Mr. Pignatelli has served on the BIOLASE Board of Directors and/or held executive management positions at the Company for more than 20 years. While Mr. Pignatelli has endeavored tirelessly on behalf of the Company's stockholders and employees to advance a thoughtful business plan, as of late his efforts have been sabotaged by a majority of Directors with direct ties to Oracle Partners, L.P., the Company's largest shareholder. Those directors have been placed on the Board pursuant to Oracle Partners' now-clear Trojan Horse strategy, with motives that are not aligned with the interests of Company and its stockholders.

Mr.
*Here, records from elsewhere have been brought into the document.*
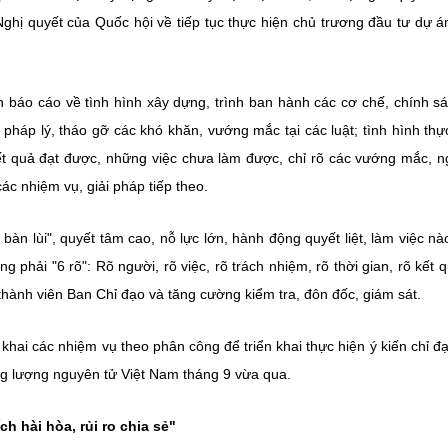
 Nghị quyết của Quốc hội về tiếp tục thực hiện chủ trương đầu tư dự á
báo cáo về tình hình xây dựng, trình ban hành các cơ chế, chính s
pháp lý, tháo gỡ các khó khăn, vướng mắc tại các luật; tình hình thự
ết quả đạt được, những việc chưa làm được, chỉ rõ các vướng mắc, 
ác nhiệm vụ, giải pháp tiếp theo.
àn lùi", quyết tâm cao, nỗ lực lớn, hành động quyết liệt, làm việc nà
g phải "6 rõ": Rõ người, rõ việc, rõ trách nhiệm, rõ thời gian, rõ kết q
thành viên Ban Chỉ đạo và tăng cường kiểm tra, đôn đốc, giám sát.
khai các nhiệm vụ theo phân công để triển khai thực hiện ý kiến chỉ đ
ng lượng nguyên tử Việt Nam tháng 9 vừa qua.
h hài hòa, rủi ro chia sẻ"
Pignatelli has been a consistent and enthusiastic champion of BIOLASE, and his personal financial interests have been closely aligned with those of the Company's other stockholders. Indeed, with a token annual salary of only $1 while serving as Chief Executive, he has been compensated for his time and expertise solely by the Company's success.

"It's a tragedy that since I departed as CEO in June, at the request of the Oracle-selected Directors, more than 30 BIOLASE employees, or approximately 15% of the Company's workforce, have resigned. While the Company's strategic foundation is its technologies, products and market opportunities, its soul is the hardworking employees who have been with the Company well before the current Board and activist stockholder appeared on the scene. I am gravely concerned about the Company's future given recent changes," Pignatelli added. "And while the Letter from my fellow Directors goes out of its way to discuss a short-term pop in stock price following the announcement of my resignation, it fails to mention that since Messrs. Clark and Nugent were named to the Board in early March the value of BIOLASE common stock has declined by some 40%."
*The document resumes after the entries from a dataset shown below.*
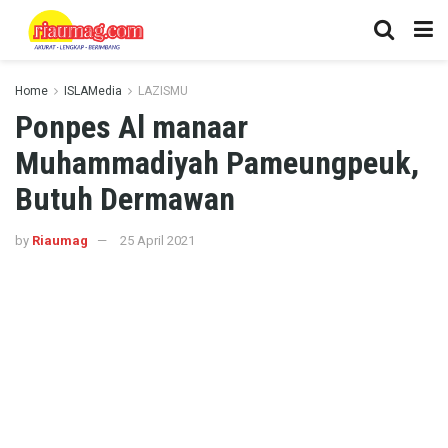
Home
ISLAMedia
LAZISMU
Ponpes Al manaar
Muhammadiyah Pameungpeuk,
Butuh Dermawan
by
Riaumag
25 April 2021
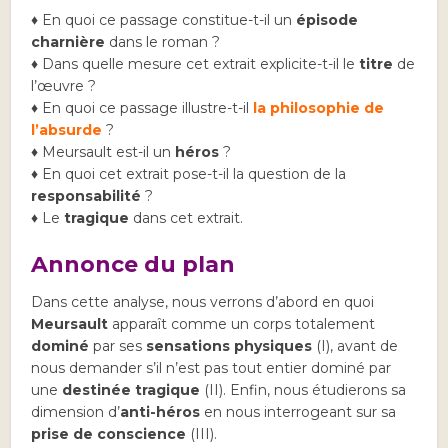
♦ En quoi ce passage constitue-t-il un
épisode
charnière
dans le roman ?
♦ Dans quelle mesure cet extrait explicite-t-il le
titre
de
l’œuvre ?
♦ En quoi ce passage illustre-t-il
la philosophie de
l’absurde
?
♦ Meursault est-il un
héros
?
♦ En quoi cet extrait pose-t-il la question de la
responsabilité
?
♦ Le
tragique
dans cet extrait.
Annonce du plan
Dans cette analyse, nous verrons d’abord en quoi
Meursault
apparaît comme un corps totalement
dominé
par ses
sensations physiques
(I), avant de
nous demander s’il n’est pas tout entier dominé par
une
destinée tragique
(II). Enfin, nous étudierons sa
dimension d’
anti-héros
en nous interrogeant sur sa
prise de conscience
(III).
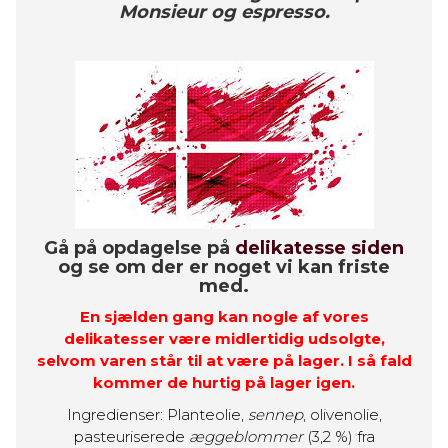
Monsieur og espresso.
Gå på opdagelse på
delikatesse siden
og se om der er noget vi kan friste
med.
En sjælden gang kan nogle af vores
delikatesser være midlertidig udsolgte,
selvom varen står til at være på lager. I så fald
kommer de hurtig på lager igen.
Ingredienser:
Planteolie,
sennep
, olivenolie,
pasteuriserede
æggeblommer
(3,2 %) fra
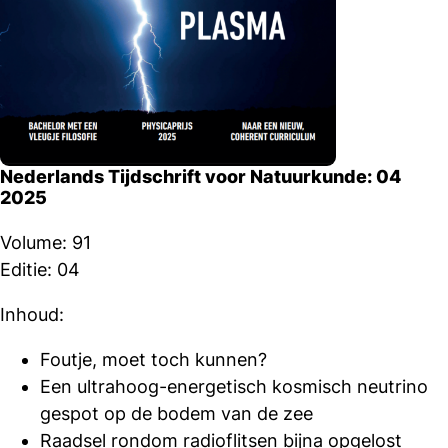
Nederlands Tijdschrift voor Natuurkunde: 04
2025
Volume: 91
Editie: 04
Inhoud:
Foutje, moet toch kunnen?
Een ultrahoog-energetisch kosmisch neutrino
gespot op de bodem van de zee
Raadsel rondom radioflitsen bijna opgelost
"I attempted to nominate a full slate of five Directors including myself for consideration at the annual meeting later this month, but the nomination did not make it to a vote of BIOLASE stockholders due to an unfair strict interpretation of a technicality in the Bylaws by the Directors hand-selected by Oracle. This involved my historical and significant ownership of BIOLASE common stock being held in electronic form in a personal brokerage account instead of as a "record holder" in certificated form at the transfer agent. If my track record running the Company were as poor as purported by the Letter's distorted view of history, why would the Oracle Directors work so hard to take away the opportunity for stockholder democracy by denying stockholders an opportunity to confirm their view?"
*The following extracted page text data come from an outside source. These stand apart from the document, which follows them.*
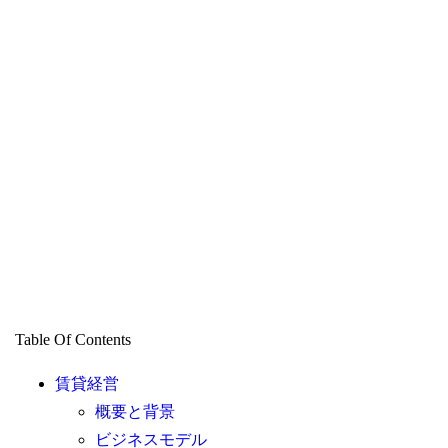
Table Of Contents
賃貸経営
概要と背景
ビジネスモデル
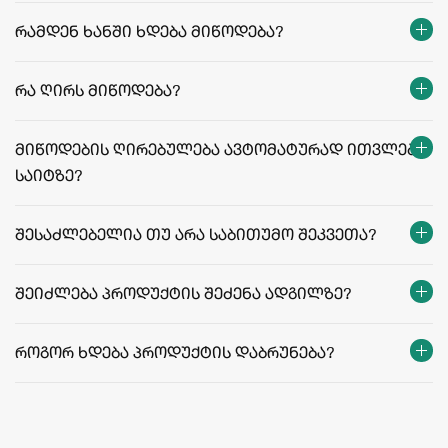
რამდენ ხანში ხდება მიწოდება?
თბილისი:
რეგიონები:
რა ღირს მიწოდება?
facebook.com/agriculafb
მიწოდების ღირებულება ავტომატურად ითვლება
საიტზე?
მიწოდების ფასები და პირობები
შესაძლებელია თუ არა საბითუმო შეკვეთა?
შეიძლება პროდუქტის შეძენა ადგილზე?
როგორ ხდება პროდუქტის დაბრუნება?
"Notably, should Oracle's management and Directors match my performance during the period August 2010 to February 2013 in terms of percentage increases in revenue and stock performance – and without the Company's current high executive salaries, golden parachutes and other perks – I look forward to them delivering revenues approaching $200 million and a share price approaching $25 three years from now. It is my sincere hope, albeit with worried doubt, that Oracle and its agents on the BIOLASE Board, together with a circle of their investors realize a better return on their investment in BIOLASE than they have on their large and significantly underwater investments in various publicly traded companies, over which they have management influence, with a long-lasting history of losing money and under-performance, including Accelerate Diagnostics, Hansen Medical and Vermillion."